The cold was making her cheeks numb. She tracked back down the sand and let herself into the Fireman’s shed without knocking. She came in stamping her boots and rubbing her hands, shaking off snow.

“Willowes! I’ve never been so glad to see another human face! It feels like a car is parked on my chest. I haven’t been in so much pain since Guns N’ Roses broke up.”

“Sorry,” she said. She dropped the cloth shopping bag she had brought with her. “Busy day.”

She opened her mouth to tell him about Jakob and the Marlboro Man and almost being discovered, then caught herself.

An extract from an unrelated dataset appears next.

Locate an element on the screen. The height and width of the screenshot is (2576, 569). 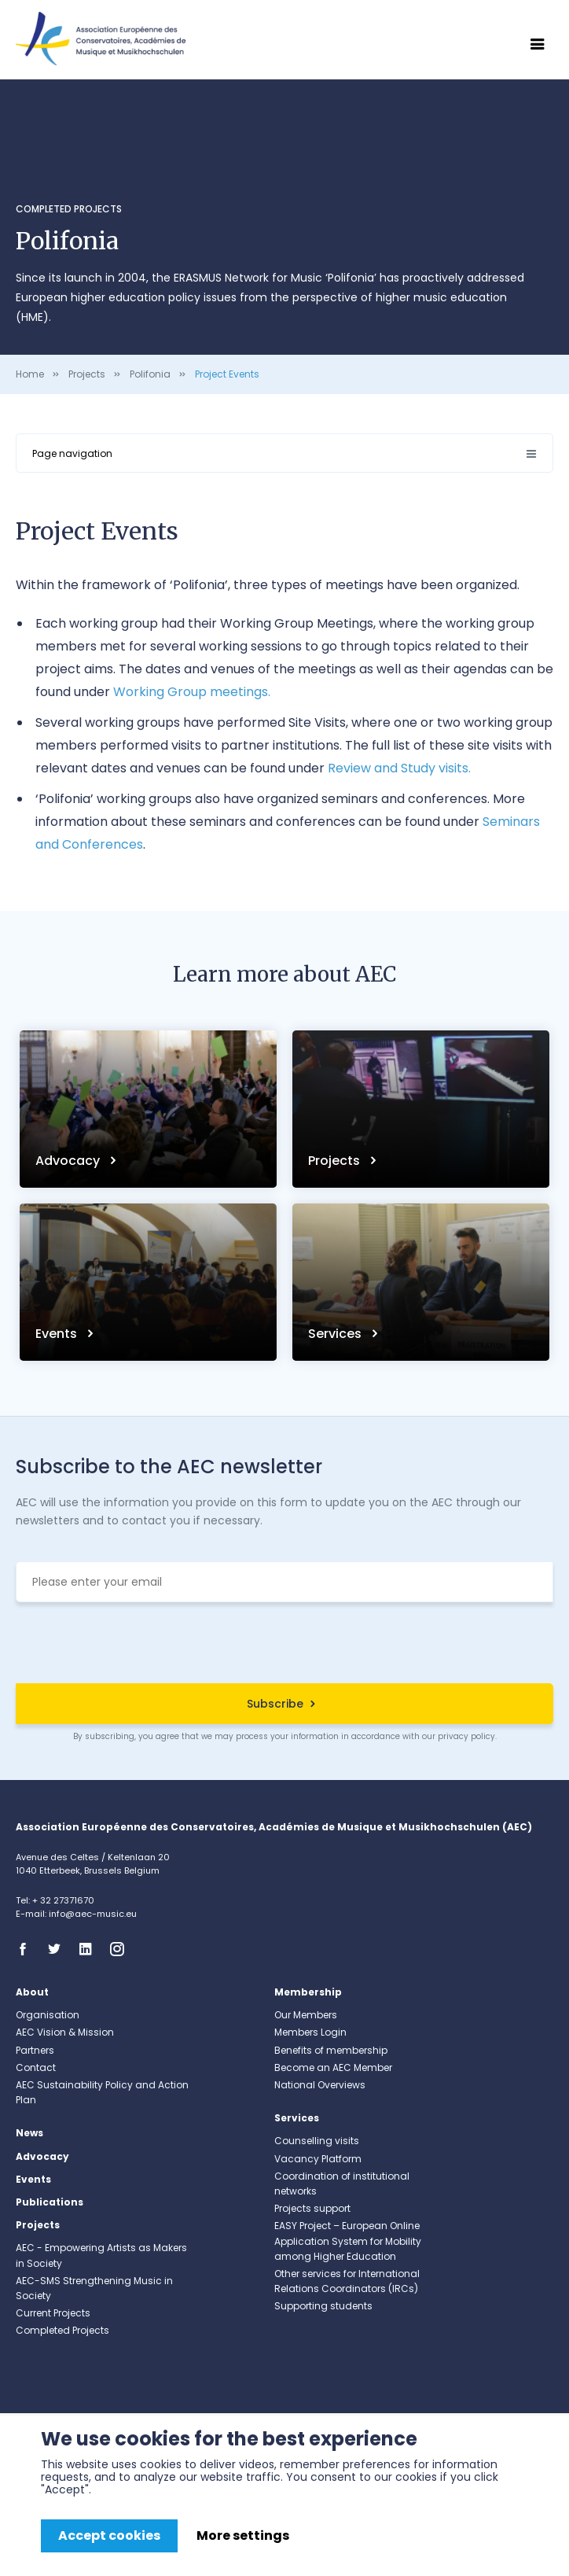
Publications is located at coordinates (49, 2202).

He was sitting on his cot, and he still wasn’t wearing a stitch, except for the sling she had made out of a canvas quiver. His only gesture to modesty was the bedsheet bunched up in his lap and pooled around his hips. His skin was scrawled all over with the devil’s handwriting in black and gold. The bruises beneath the ’scale had darkened to shades of blackberry and pomegranate. It hurt her in her own chest just to look at them.

“You still aren’t dressed,” she said.

“Well,” he said. “I wasn’t sure I should bother. Aren’t you going to examine me? Seemed a lot of effort to go to, just to take it all off again. And where have you been? I’ve been stranded on this muddy blob of sand for days, with no one to talk to but myself.”

“At least you were having conversations with someone who thinks you’re clever.”

He fixed the cloth shopping bag with a rapacious glare. “There better be morphine in there. And cigarettes. And fresh-ground coffee.”

“I wish I had morphine. In fact, we’ll have to talk about that.”

“Cigarettes?”

“I don’t have any cigarettes for you right this instant, Mr. Rookwood,” she said, choosing her words with care. This was not a lie—but it was also not strictly honest. Harper was becoming practiced at such evasions. “Look at it as an opportunity to quit before the smokes kill you.”

“You think smoking is going to kill me? When I smoke, Nurse Willowes, it’s other people who need to worry about their health. There better be fresh coffee, then.”

“I brought you some wonderful loose teas—”

“Tea! You think I want tea?”

“Why not? You’re English.”

“And so you think I drink tea? What, do you imagine I used to wander around in the London fog in a deerstalker cap, talking to my mates in iambic pentameter? We have Starbucks, woman.”

“Oh, good. Because I also have a few packets of Starbucks instant.”

“Why didn’t you say so?”

“Because you’re such an amusing man to disappoint. How about I put on the kettle and you at least put on some pants? I don’t recall any below-the-waist injuries that require a medical opinion.”

He swept a foggy gaze around the floor, reached with one bony foot for his fireman pants.